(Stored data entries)
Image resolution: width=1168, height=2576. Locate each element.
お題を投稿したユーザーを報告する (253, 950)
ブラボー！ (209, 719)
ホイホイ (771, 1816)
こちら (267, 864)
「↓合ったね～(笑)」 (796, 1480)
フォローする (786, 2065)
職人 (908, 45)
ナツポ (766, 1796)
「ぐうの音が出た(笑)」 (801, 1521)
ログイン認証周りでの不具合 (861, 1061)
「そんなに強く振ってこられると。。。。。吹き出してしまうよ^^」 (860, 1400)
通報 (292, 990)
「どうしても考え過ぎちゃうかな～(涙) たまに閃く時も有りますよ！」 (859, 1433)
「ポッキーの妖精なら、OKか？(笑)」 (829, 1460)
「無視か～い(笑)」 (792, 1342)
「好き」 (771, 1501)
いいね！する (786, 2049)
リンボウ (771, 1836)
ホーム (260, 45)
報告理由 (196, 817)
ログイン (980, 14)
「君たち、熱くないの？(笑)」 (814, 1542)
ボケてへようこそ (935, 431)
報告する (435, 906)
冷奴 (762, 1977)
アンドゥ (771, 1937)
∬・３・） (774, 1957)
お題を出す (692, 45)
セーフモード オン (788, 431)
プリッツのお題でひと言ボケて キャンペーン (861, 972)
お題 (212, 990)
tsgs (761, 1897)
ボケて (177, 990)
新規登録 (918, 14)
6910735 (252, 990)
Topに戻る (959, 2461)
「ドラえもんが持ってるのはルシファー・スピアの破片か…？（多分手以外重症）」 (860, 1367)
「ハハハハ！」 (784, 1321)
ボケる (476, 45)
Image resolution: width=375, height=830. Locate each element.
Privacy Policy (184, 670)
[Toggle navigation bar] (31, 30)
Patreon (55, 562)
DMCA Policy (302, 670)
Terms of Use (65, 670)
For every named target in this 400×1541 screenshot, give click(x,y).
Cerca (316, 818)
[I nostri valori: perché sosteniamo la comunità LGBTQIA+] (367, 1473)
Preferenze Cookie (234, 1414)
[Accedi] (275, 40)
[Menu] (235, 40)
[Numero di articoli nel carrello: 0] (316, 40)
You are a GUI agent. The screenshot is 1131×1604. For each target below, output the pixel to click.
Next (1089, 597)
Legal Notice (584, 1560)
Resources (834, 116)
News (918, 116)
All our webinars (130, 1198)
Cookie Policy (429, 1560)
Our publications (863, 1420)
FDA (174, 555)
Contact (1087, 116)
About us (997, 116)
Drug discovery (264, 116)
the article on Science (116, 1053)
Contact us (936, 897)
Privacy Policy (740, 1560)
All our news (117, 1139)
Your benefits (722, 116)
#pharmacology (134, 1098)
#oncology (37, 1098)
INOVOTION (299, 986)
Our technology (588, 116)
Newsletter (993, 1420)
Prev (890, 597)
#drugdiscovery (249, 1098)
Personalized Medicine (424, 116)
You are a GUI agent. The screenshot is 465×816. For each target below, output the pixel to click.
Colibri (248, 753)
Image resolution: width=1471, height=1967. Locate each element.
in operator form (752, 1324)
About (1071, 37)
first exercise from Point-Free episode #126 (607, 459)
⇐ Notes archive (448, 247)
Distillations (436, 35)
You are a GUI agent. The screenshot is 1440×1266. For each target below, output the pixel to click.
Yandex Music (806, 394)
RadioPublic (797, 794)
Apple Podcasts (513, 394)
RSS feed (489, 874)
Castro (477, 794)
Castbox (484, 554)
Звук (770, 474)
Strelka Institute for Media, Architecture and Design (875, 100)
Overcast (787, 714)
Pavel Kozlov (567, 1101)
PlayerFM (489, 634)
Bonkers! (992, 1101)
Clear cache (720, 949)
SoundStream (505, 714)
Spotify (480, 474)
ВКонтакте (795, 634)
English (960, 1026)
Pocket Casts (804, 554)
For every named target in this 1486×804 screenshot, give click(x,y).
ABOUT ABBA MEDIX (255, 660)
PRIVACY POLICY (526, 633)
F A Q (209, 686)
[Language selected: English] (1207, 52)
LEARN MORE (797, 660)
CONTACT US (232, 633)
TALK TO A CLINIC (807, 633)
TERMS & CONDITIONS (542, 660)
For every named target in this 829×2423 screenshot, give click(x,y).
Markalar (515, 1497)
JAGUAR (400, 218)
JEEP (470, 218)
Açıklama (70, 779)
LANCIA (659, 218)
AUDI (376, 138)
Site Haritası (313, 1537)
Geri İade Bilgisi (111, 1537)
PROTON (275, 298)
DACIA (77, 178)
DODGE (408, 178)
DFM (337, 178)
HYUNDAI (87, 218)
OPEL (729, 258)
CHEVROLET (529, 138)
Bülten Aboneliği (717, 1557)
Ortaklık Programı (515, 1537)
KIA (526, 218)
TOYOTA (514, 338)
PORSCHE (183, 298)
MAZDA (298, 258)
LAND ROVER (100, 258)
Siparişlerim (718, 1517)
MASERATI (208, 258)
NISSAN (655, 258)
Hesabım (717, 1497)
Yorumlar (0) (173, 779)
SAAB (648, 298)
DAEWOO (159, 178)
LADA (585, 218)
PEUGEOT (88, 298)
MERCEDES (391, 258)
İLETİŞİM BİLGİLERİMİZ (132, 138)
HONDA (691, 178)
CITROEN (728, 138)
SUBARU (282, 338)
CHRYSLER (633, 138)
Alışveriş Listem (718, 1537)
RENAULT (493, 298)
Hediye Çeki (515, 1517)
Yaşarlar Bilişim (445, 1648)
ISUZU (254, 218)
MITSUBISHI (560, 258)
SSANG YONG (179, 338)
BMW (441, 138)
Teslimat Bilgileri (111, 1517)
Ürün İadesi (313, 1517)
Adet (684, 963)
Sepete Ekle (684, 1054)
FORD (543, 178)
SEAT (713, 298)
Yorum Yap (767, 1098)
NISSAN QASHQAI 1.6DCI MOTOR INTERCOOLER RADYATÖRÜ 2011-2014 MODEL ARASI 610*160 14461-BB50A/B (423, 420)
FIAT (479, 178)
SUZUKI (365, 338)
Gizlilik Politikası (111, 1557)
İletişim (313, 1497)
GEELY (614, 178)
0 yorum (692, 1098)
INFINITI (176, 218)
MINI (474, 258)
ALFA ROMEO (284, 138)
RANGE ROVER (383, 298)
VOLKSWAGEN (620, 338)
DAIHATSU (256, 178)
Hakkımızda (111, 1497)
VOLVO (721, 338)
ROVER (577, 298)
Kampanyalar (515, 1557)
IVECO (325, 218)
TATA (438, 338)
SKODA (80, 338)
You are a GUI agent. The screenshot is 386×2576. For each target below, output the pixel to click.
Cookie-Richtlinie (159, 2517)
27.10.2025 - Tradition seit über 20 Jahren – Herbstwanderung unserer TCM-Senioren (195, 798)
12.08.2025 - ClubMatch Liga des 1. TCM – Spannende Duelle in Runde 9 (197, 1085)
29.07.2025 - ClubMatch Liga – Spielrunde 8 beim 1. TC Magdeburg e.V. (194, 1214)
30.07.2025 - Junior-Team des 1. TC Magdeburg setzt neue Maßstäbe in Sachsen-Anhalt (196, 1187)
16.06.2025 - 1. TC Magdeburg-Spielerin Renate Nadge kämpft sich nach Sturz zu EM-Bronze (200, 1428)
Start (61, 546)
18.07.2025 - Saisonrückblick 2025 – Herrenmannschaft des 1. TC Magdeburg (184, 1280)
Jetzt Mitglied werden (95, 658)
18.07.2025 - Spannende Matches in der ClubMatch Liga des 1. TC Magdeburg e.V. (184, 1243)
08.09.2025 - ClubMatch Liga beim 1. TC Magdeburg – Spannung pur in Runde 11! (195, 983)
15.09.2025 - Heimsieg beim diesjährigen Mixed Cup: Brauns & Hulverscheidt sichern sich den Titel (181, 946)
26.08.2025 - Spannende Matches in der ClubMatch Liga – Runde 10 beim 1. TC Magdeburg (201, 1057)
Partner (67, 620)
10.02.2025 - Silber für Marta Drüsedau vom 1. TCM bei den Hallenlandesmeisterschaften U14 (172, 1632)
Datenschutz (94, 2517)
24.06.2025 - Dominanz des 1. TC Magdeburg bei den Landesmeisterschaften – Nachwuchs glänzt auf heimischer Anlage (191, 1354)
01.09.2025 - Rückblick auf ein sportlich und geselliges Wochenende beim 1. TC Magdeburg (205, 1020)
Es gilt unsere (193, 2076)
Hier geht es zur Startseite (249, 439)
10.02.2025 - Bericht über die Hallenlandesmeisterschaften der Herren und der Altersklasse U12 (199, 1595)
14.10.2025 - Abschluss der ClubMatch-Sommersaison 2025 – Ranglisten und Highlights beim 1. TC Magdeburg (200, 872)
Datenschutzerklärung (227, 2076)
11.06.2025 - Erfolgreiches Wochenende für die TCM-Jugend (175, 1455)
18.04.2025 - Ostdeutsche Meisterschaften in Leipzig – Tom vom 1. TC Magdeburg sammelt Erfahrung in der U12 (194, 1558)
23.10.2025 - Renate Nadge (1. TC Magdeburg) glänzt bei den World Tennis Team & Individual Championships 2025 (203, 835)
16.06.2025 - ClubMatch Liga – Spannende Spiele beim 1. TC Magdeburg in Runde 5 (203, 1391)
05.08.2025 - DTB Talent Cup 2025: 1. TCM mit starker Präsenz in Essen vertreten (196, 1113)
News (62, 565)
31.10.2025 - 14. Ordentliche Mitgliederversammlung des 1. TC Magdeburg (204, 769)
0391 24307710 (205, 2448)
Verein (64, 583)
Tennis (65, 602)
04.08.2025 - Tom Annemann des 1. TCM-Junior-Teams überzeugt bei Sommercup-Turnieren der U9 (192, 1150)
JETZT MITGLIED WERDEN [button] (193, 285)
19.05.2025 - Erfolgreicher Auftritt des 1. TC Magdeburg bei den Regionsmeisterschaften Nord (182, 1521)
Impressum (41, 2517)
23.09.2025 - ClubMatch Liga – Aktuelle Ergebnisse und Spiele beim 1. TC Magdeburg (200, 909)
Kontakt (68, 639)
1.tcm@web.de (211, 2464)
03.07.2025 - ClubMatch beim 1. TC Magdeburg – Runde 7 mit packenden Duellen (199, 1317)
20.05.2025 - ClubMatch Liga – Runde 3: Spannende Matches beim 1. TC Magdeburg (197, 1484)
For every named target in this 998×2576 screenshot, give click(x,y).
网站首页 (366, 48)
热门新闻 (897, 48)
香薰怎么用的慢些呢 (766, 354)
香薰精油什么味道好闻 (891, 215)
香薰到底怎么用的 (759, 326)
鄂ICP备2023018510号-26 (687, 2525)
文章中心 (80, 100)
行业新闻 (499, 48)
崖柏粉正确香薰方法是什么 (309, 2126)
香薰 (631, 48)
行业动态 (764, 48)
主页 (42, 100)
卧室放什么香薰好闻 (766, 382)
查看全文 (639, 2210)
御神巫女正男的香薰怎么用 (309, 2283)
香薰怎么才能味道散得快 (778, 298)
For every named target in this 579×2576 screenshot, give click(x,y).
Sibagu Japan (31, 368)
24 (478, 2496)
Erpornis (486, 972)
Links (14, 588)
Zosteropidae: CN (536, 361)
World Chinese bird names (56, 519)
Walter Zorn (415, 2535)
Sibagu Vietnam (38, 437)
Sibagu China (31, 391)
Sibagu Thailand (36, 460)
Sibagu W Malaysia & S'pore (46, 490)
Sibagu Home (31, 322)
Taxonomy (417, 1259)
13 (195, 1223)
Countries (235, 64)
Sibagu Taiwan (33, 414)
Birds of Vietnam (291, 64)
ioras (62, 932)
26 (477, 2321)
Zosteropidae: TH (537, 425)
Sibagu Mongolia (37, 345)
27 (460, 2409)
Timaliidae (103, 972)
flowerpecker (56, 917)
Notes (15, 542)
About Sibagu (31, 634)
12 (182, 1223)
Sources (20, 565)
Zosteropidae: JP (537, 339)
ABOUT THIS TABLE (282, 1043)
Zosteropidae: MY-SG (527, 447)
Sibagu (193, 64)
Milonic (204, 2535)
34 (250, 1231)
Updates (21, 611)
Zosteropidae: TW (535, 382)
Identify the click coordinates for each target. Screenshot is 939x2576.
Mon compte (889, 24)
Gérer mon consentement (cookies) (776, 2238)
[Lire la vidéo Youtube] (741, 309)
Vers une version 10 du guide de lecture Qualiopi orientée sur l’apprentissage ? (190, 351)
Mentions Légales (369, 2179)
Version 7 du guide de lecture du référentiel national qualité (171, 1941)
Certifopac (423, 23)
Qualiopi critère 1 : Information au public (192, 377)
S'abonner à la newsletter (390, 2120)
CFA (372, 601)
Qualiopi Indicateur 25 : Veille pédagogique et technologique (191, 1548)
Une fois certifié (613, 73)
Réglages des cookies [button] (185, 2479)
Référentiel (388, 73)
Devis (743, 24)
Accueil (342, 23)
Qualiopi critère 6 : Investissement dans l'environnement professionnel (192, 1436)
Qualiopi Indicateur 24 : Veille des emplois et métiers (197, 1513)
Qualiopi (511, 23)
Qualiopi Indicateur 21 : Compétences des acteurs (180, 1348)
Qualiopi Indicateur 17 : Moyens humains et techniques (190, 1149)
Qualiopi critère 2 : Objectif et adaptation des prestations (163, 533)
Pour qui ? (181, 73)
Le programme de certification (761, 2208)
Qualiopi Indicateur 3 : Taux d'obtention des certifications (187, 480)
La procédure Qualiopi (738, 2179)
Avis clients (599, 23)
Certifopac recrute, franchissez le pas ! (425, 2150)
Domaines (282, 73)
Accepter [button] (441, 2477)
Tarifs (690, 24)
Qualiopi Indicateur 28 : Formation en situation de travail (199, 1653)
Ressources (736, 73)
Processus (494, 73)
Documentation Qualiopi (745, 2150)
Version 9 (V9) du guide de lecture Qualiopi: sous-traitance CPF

--- Exercise instructions ---
In the answer, give the lines from the first line of the data through the line with "Patreon (55, 562)", exactly as they appear and with no additions.

--- Result for this task ---
Image resolution: width=1168, height=2576. Locate each element.
お題を投稿したユーザーを報告する (253, 950)
ブラボー！ (209, 719)
ホイホイ (771, 1816)
こちら (267, 864)
「↓合ったね～(笑)」 (796, 1480)
フォローする (786, 2065)
職人 (908, 45)
ナツポ (766, 1796)
「ぐうの音が出た(笑)」 (801, 1521)
ログイン認証周りでの不具合 (861, 1061)
「そんなに強く振ってこられると。。。。。吹き出してしまうよ^^」 (860, 1400)
通報 (292, 990)
「どうしても考え過ぎちゃうかな～(涙) たまに閃く時も有りますよ！」 (859, 1433)
「ポッキーの妖精なら、OKか？(笑)」 (829, 1460)
「無視か～い(笑)」 (792, 1342)
「好き」 (771, 1501)
いいね！する (786, 2049)
リンボウ (771, 1836)
ホーム (260, 45)
報告理由 (196, 817)
ログイン (980, 14)
「君たち、熱くないの？(笑)」 (814, 1542)
ボケてへようこそ (935, 431)
報告する (435, 906)
冷奴 (762, 1977)
アンドゥ (771, 1937)
∬・３・） (774, 1957)
お題を出す (692, 45)
セーフモード オン (788, 431)
プリッツのお題でひと言ボケて キャンペーン (861, 972)
お題 (212, 990)
tsgs (761, 1897)
ボケて (177, 990)
新規登録 (918, 14)
6910735 (252, 990)
Topに戻る (959, 2461)
「ドラえもんが持ってるのはルシファー・スピアの破片か…？（多分手以外重症）」 (860, 1367)
「ハハハハ！」 (784, 1321)
ボケる (476, 45)
Image resolution: width=375, height=830. Locate each element.
Privacy Policy (184, 670)
[Toggle navigation bar] (31, 30)
Patreon (55, 562)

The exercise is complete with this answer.